-- Opening Marker --

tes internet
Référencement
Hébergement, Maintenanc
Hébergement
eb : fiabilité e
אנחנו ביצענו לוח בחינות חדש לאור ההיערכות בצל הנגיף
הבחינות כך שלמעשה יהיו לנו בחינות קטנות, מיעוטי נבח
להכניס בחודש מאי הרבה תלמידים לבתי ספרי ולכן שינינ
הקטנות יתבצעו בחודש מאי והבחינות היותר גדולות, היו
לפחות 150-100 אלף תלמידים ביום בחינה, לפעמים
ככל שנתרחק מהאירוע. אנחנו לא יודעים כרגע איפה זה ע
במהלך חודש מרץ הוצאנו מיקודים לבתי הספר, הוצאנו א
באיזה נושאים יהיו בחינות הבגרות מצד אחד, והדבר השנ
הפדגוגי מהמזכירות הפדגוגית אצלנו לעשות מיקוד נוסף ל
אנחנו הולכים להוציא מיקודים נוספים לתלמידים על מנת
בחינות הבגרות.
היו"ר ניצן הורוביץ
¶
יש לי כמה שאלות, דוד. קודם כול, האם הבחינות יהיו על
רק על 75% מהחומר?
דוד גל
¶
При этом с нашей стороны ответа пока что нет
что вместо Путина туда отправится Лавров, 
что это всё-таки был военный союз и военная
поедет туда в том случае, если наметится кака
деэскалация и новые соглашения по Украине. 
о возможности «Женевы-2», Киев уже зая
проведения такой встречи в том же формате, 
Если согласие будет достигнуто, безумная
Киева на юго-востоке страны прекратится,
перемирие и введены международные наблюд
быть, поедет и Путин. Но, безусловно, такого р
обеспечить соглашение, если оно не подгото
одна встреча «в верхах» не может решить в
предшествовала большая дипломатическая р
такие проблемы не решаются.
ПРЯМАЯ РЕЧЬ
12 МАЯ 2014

-- Closing Marker --
-- Opening Marker --

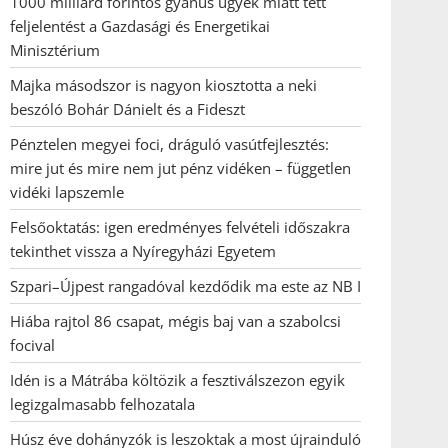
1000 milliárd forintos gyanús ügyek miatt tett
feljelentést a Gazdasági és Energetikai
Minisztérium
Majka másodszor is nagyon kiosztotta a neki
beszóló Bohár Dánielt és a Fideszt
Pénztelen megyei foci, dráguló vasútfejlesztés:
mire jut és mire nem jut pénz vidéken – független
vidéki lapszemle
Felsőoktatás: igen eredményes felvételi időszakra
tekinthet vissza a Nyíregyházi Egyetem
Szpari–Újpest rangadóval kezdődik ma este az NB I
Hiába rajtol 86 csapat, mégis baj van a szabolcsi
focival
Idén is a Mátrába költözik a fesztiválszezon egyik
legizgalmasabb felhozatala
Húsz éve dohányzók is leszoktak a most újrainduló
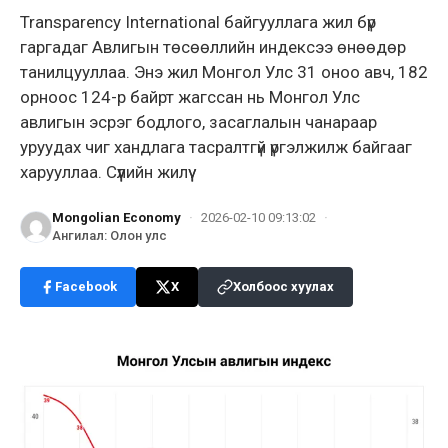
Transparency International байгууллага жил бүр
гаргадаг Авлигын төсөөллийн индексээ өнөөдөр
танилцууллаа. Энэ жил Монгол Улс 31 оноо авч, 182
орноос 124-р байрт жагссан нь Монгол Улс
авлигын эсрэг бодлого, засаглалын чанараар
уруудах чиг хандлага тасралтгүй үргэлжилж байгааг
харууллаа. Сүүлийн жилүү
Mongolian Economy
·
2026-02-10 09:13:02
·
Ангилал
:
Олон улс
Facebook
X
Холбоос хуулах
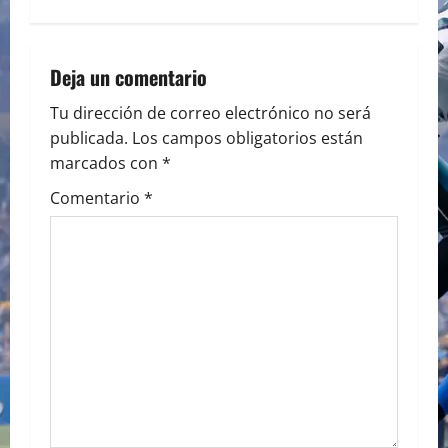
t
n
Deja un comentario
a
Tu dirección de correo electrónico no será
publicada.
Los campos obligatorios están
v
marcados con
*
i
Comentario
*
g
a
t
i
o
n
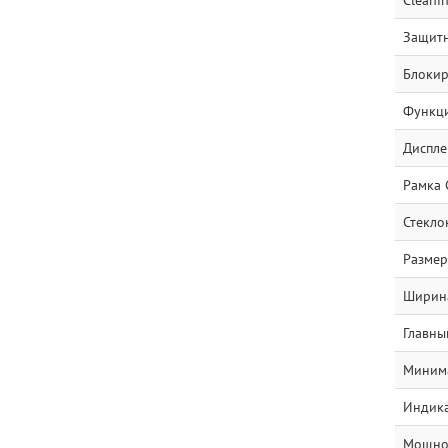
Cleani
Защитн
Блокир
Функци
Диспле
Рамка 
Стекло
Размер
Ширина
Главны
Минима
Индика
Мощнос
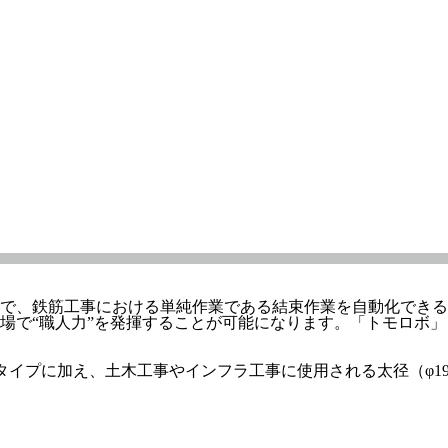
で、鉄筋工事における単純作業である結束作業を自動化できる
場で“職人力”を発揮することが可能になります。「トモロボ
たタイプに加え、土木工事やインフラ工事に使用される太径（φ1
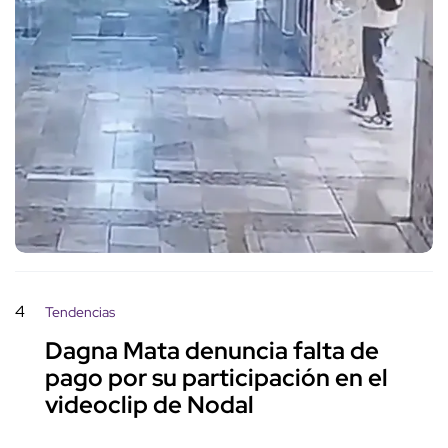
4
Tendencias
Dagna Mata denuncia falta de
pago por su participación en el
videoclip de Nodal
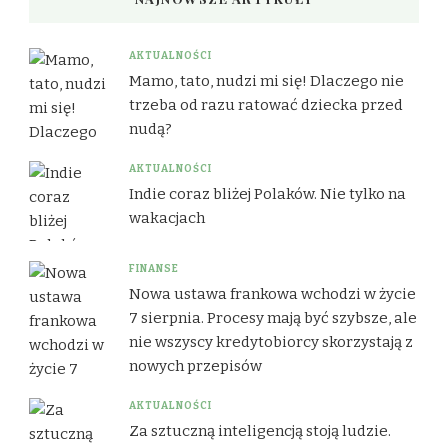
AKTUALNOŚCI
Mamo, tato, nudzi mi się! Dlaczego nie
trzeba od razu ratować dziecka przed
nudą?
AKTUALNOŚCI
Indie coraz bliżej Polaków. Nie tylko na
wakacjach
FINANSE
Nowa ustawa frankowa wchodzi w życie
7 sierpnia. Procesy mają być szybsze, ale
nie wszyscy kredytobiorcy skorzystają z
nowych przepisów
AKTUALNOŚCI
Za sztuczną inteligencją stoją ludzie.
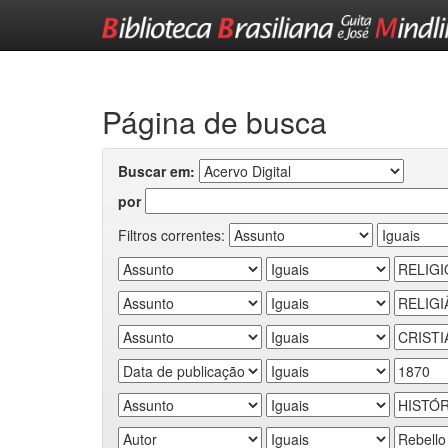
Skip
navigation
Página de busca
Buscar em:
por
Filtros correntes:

-- Closing Marker --

• _Aim of the task_: Taking the lines above, repeat exactly those from the line that contains "tes internet" through the line that contains "להכניס בחודש מאי", and both of those lines as well. Include nothing else.

• _Solution_:
tes internet
Référencement
Hébergement, Maintenanc
Hébergement
eb : fiabilité e
אנחנו ביצענו לוח בחינות חדש לאור ההיערכות בצל הנגיף
הבחינות כך שלמעשה יהיו לנו בחינות קטנות, מיעוטי נבח
להכניס בחודש מאי הרבה תלמידים לבתי ספרי ולכן שינינ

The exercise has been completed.